Cosby, a once-beloved figure in the industry, is accused of sexually assaulting Constand in January 2004 after drugging her in his mansion, located in Elkins Park, PA.
Though similar allegations have been made against Cosby for decades—the earliest of which was made in 1965—Constand’s marks the first criminal case against Cosby to move forward to court. As of now, nearly 60 women have come forward with similar testimonies against the man formerly known as Cliff Huxtable, which “typically involved the comedian offering a woman a cup of coffee or some sort of alcoholic beverage—which may be spiked with drugs—and allegedly sexually assaulting the victim as she’s impaired or unconscious,” Vox reported last July.
The stay was made as a result of an appeal put forward by Cosby’s attorneys on February 4, after Montgomery County Judge Steven O’Neill initially ruled that the case was allowed to go forward.
Kevin Steele, the Montgomery County district attorney and acting prosecutor for the upcoming Constand case, also released an official statement about the court’s decision:
“Today we received two orders from the Pennsylvania Supreme Court. The first, at the Commonwealth’s request, quashed the Cosby defense team’s pretrial interlocutory appeal.

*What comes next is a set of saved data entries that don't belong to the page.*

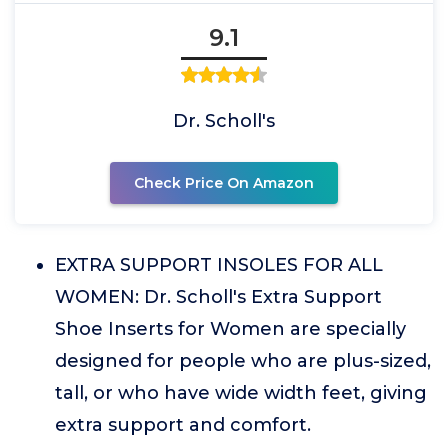
9.1
Dr. Scholl's
Check Price On Amazon
EXTRA SUPPORT INSOLES FOR ALL
WOMEN: Dr. Scholl's Extra Support
Shoe Inserts for Women are specially
designed for people who are plus-sized,
tall, or who have wide width feet, giving
extra support and comfort.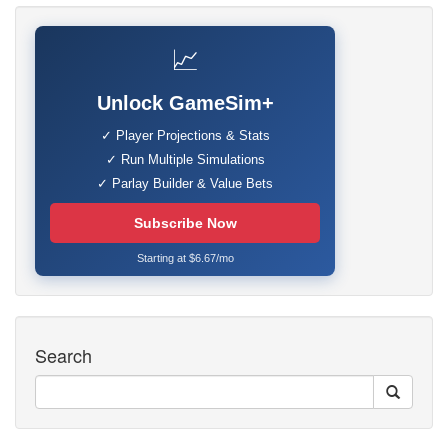
📈
Unlock GameSim+
✓ Player Projections & Stats
✓ Run Multiple Simulations
✓ Parlay Builder & Value Bets
Subscribe Now
Starting at $6.67/mo
Search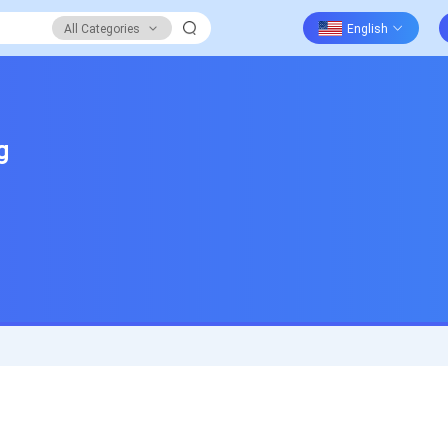
All Categories
g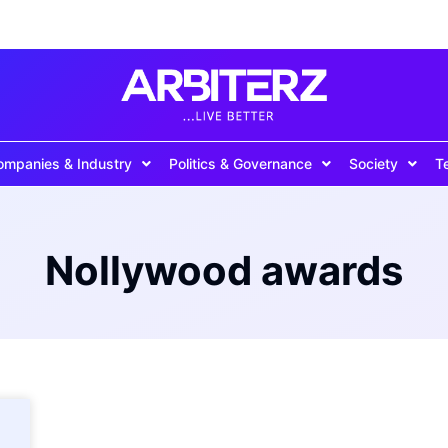
ompanies & Industry
Politics & Governance
Society
T
Nollywood awards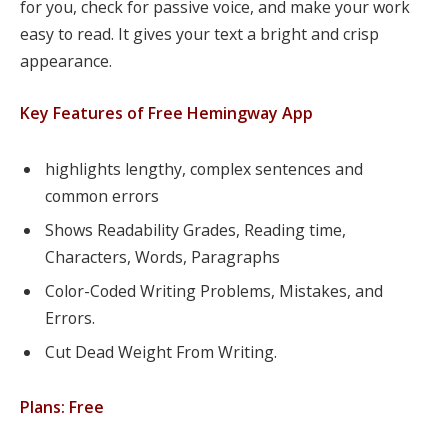
for you, check for passive voice, and make your work
easy to read. It gives your text a bright and crisp
appearance.
Key Features of Free Hemingway App
highlights lengthy, complex sentences and
common errors
Shows Readability Grades, Reading time,
Characters, Words, Paragraphs
Color-Coded Writing Problems, Mistakes, and
Errors.
Cut Dead Weight From Writing.
Plans: Free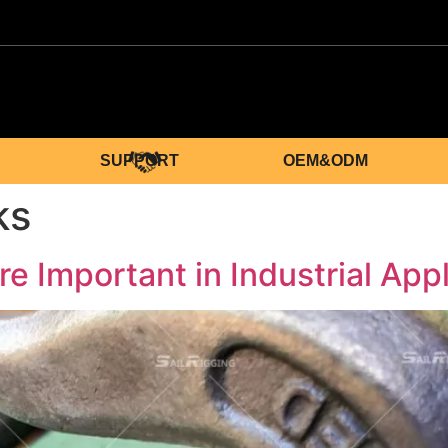
SUPPORT
OEM&ODM
ks
 Important in Industrial App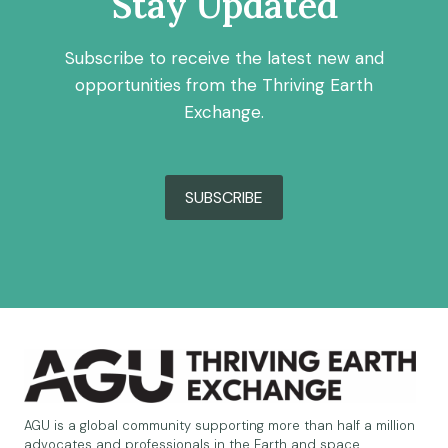
Stay Updated
Subscribe to receive the latest new and
opportunities from the Thriving Earth
Exchange.
SUBSCRIBE
AGU is a global community supporting more than half a million
advocates and professionals in the Earth and space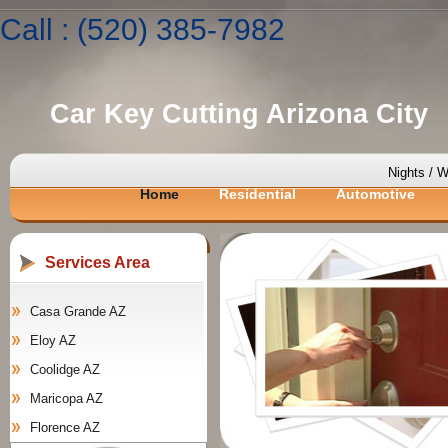
Call : (520) 385-7982
Car Key Cutting Arizona City
Nights / 
Home
Residential
Automotive
Services Area
Casa Grande AZ
Eloy AZ
Coolidge AZ
Maricopa AZ
Florence AZ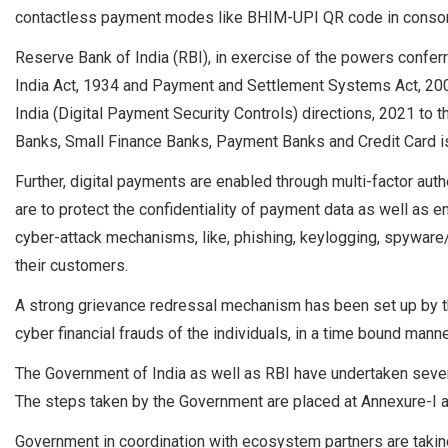
contactless payment modes like BHIM-UPI QR code in consona
Reserve Bank of India (RBI), in exercise of the powers confer
India Act, 1934 and Payment and Settlement Systems Act, 200
India (Digital Payment Security Controls) directions, 2021 to
Banks, Small Finance Banks, Payment Banks and Credit Card 
Further, digital payments are enabled through multi-factor auth
are to protect the confidentiality of payment data as well as 
cyber-attack mechanisms, like, phishing, keylogging, spyware
their customers.
A strong grievance redressal mechanism has been set up by t
cyber financial frauds of the individuals, in a time bound manne
The Government of India as well as RBI have undertaken severa
The steps taken by the Government are placed at Annexure-I a
Government in coordination with ecosystem partners are taking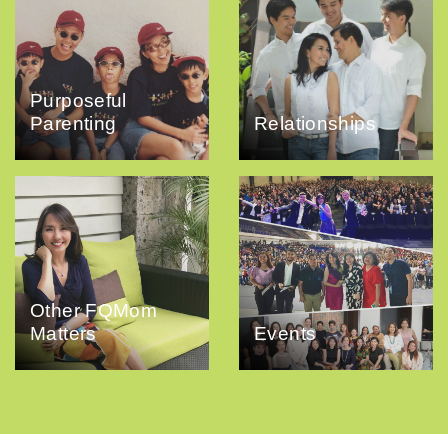
Purposeful
Parenting
Relationships
Other FQMom
Matters
Events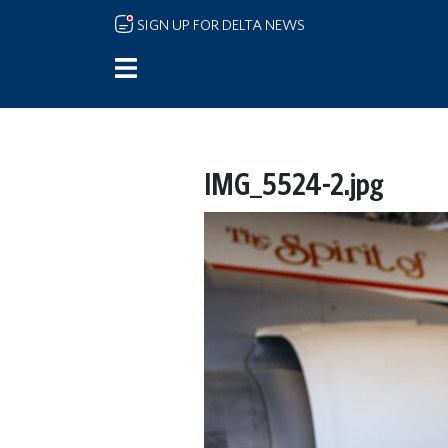
Skip to main content
SIGN UP FOR DELTA NEWS
IMG_5524-2.jpg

The second, also at the Commonwealth’s request, denied their appeal of Judge O’Neill’s refusal to certify an interlocutory appeal. We did not believe that the defense had a right to appeal at this stage, and are gratified that the Court came to the same conclusion. The effect of both of these orders is that we can now hold a preliminary hearing. We are ready for that hearing and look forward to the Court setting a date so we can present our case.”
The defense’s main grounds for their appeal revolved around a deal made by former Montgomery County district attorney Bruce L. Castor; Castor himself recently testified that the deal was “not credible,” which in turn greatly affected O’Neill’s opinion on his ruling.
As of now, Cosby’s representatives have yet to comment on the matter.